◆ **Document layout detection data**
────────

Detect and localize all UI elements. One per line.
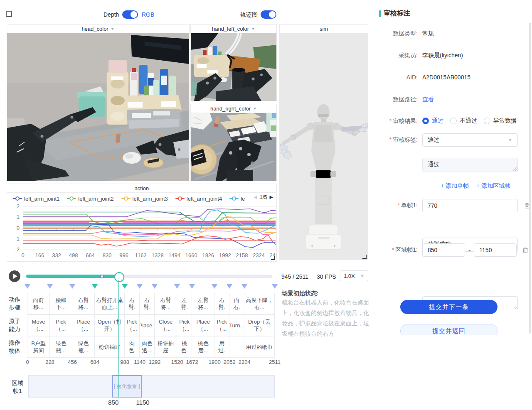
segment-marker-1672[interactable]	[189, 284, 195, 289]
scene-description: 梳妆台在机器人前，化妆盒在桌面上，化妆盒的侧边摆放着物品，化妆品，护肤品盒垃圾在…	[282, 297, 370, 339]
legend-item-left_arm_joint1[interactable]: left_arm_joint1	[13, 196, 59, 202]
segment-marker-0[interactable]	[25, 284, 30, 289]
review-tag-note[interactable]: 通过	[422, 158, 518, 172]
radio-option-异常数据[interactable]: 异常数据	[484, 117, 517, 125]
sim-resize-handle[interactable]	[362, 255, 367, 259]
chart-x-tick: 166	[35, 252, 44, 258]
play-button[interactable]	[9, 270, 20, 282]
object-cell: B户型房间	[27, 336, 50, 358]
info-row-1: 采集员:李轶晨(liyichen)	[373, 49, 532, 59]
single-frame-row: *单帧1: 770	[373, 199, 532, 212]
current-frame-line[interactable]	[118, 280, 119, 398]
head-camera-header[interactable]: head_color ▼	[7, 25, 189, 33]
region-start-input[interactable]: 850	[422, 243, 465, 257]
required-icon: *	[392, 246, 394, 253]
legend-item-left_arm_joint3[interactable]: left_arm_joint3	[121, 196, 168, 202]
ability-cell: Place（...	[72, 314, 95, 336]
info-value: 常规	[422, 27, 434, 37]
scene-title: 场景初始状态:	[282, 290, 370, 297]
chart-resize-handle[interactable]	[271, 256, 275, 260]
depth-label: Depth	[103, 11, 119, 18]
scrollbar-thumb[interactable]	[529, 23, 531, 334]
joint-series-line	[23, 210, 276, 236]
segment-marker-1140[interactable]	[137, 284, 143, 289]
review-result-radio-group: 通过不通过异常数据	[422, 115, 517, 125]
row-label-action-steps: 动作步骤	[7, 293, 22, 314]
frame-axis-tick: 1672	[186, 359, 198, 365]
fps-label: 30 FPS	[317, 273, 336, 280]
speed-value: 1.0X	[344, 273, 355, 279]
region-frame-bar[interactable]: 拉化妆盒	[28, 375, 275, 398]
objects-row: B户型房间绿色瓶...绿色瓶...粉饼抽屉肉色.肉色透...粉饼抽屉桃色.桃色唇…	[27, 336, 275, 358]
series-marker-icon	[13, 196, 22, 201]
step-cell: 左臂将...	[192, 293, 214, 314]
chart-y-tick: -2	[15, 246, 20, 252]
ability-cell: Pick（...	[124, 314, 140, 336]
add-single-frame-button[interactable]: + 添加单帧	[441, 182, 469, 190]
segment-marker-2052[interactable]	[227, 284, 232, 289]
segment-marker-684[interactable]	[92, 284, 98, 289]
review-tag-select[interactable]: 通过 ▼	[422, 133, 518, 147]
hand-right-camera-header[interactable]: hand_right_color ▼	[191, 104, 276, 113]
info-value: A2D0015AB00015	[422, 71, 470, 81]
segment-marker-2511[interactable]	[272, 284, 278, 289]
frame-axis-tick: 0	[26, 359, 29, 365]
resize-grip-icon[interactable]	[513, 305, 517, 309]
hand-left-camera-image	[191, 33, 276, 101]
radio-option-通过[interactable]: 通过	[422, 117, 443, 125]
chevron-down-icon: ▼	[360, 273, 365, 278]
legend-item-left_arm_joint4[interactable]: left_arm_joint4	[175, 196, 222, 202]
radio-checked-icon[interactable]	[422, 118, 429, 124]
submit-return-button[interactable]: 提交并返回	[400, 324, 498, 335]
chart-x-tick: 1162	[135, 252, 147, 258]
chevron-down-icon: ▼	[253, 107, 257, 110]
legend-prev-icon[interactable]: ◀	[254, 194, 257, 200]
joint-line-chart[interactable]: 210-1-2	[7, 203, 276, 252]
object-cell: 肉色.	[124, 336, 140, 358]
action-chart-header: action	[7, 184, 276, 193]
info-value: 李轶晨(liyichen)	[422, 49, 463, 59]
progress-handle[interactable]	[114, 272, 124, 282]
legend-item-le[interactable]: le	[229, 196, 245, 202]
segment-marker-2204[interactable]	[241, 284, 247, 289]
legend-label: le	[241, 196, 245, 202]
single-frame-dot-marker[interactable]	[100, 275, 104, 278]
region-grip-left[interactable]	[114, 384, 115, 389]
info-row-0: 数据类型:常规	[373, 27, 532, 37]
radio-unchecked-icon[interactable]	[450, 118, 457, 124]
hand-left-camera-header[interactable]: hand_left_color ▼	[191, 25, 276, 33]
segment-marker-228[interactable]	[47, 284, 53, 289]
submit-next-button[interactable]: 提交并下一条	[400, 300, 498, 314]
single-frame-input[interactable]: 770	[422, 199, 518, 212]
delete-region-frame-icon[interactable]	[522, 247, 529, 253]
progress-track[interactable]	[26, 275, 272, 278]
progress-fill	[26, 275, 119, 278]
radio-option-不通过[interactable]: 不通过	[450, 117, 477, 125]
region-grip-right[interactable]	[139, 384, 140, 389]
add-region-frame-button[interactable]: + 添加区域帧	[476, 182, 510, 190]
fullscreen-icon[interactable]	[6, 11, 12, 17]
region-frame-segment[interactable]: 拉化妆盒	[112, 375, 142, 398]
resize-grip-icon[interactable]	[513, 167, 517, 171]
segment-marker-1520[interactable]	[174, 284, 180, 289]
step-cell: 右臂.	[124, 293, 140, 314]
segment-marker-1900[interactable]	[212, 284, 217, 289]
speed-select[interactable]: 1.0X ▼	[340, 270, 368, 281]
hand-right-camera-title: hand_right_color	[210, 106, 251, 112]
radio-unchecked-icon[interactable]	[484, 118, 490, 124]
depth-rgb-toggle[interactable]	[122, 10, 138, 19]
info-row-2: AID:A2D0015AB00015	[373, 71, 532, 81]
add-frame-links: + 添加单帧 + 添加区域帧	[441, 182, 510, 190]
sim-viewport[interactable]	[280, 33, 368, 260]
data-path-view-link[interactable]: 查看	[422, 93, 434, 103]
legend-item-left_arm_joint2[interactable]: left_arm_joint2	[67, 196, 113, 202]
segment-marker-1292[interactable]	[152, 284, 158, 289]
region-end-input[interactable]: 1150	[474, 243, 517, 257]
chart-x-tick: 2324	[253, 252, 265, 258]
object-cell: 桃色.	[177, 336, 192, 358]
chart-legend: left_arm_joint1left_arm_joint2left_arm_j…	[7, 193, 276, 204]
segment-marker-456[interactable]	[69, 284, 75, 289]
legend-next-icon[interactable]: ▶	[270, 194, 273, 200]
segment-marker-988[interactable]	[122, 284, 128, 289]
trajectory-toggle[interactable]	[261, 10, 276, 19]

────────

◆ **Exercise directions**
Using the entries above, return each line in which the word "axis" occurs.

◆ **Completed task**
frame-axis-tick: 1672	[186, 359, 198, 365]
frame-axis-tick: 0	[26, 359, 29, 365]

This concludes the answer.